*** Opening GIVEN ENTRIES ***
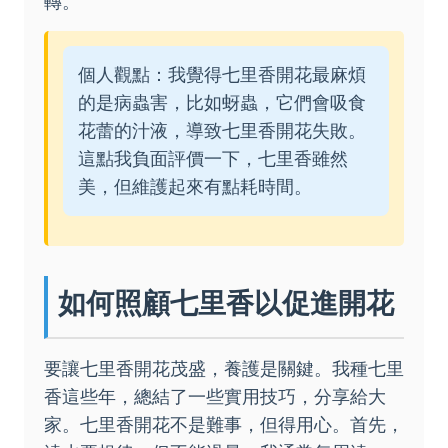
轉。
個人觀點：我覺得七里香開花最麻煩
的是病蟲害，比如蚜蟲，它們會吸食
花蕾的汁液，導致七里香開花失敗。
這點我負面評價一下，七里香雖然
美，但維護起來有點耗時間。
如何照顧七里香以促進開花
要讓七里香開花茂盛，養護是關鍵。我種七里
香這些年，總結了一些實用技巧，分享給大
家。七里香開花不是難事，但得用心。首先，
*** Closing GIVEN ENTRIES ***
### WHAT THIS TASK INVOLVES
All of the entries above are to be restated word for word, minus the images.

### RESPONSE AREA
轉。
個人觀點：我覺得七里香開花最麻煩
的是病蟲害，比如蚜蟲，它們會吸食
花蕾的汁液，導致七里香開花失敗。
這點我負面評價一下，七里香雖然
美，但維護起來有點耗時間。
如何照顧七里香以促進開花
要讓七里香開花茂盛，養護是關鍵。我種七里
香這些年，總結了一些實用技巧，分享給大
家。七里香開花不是難事，但得用心。首先，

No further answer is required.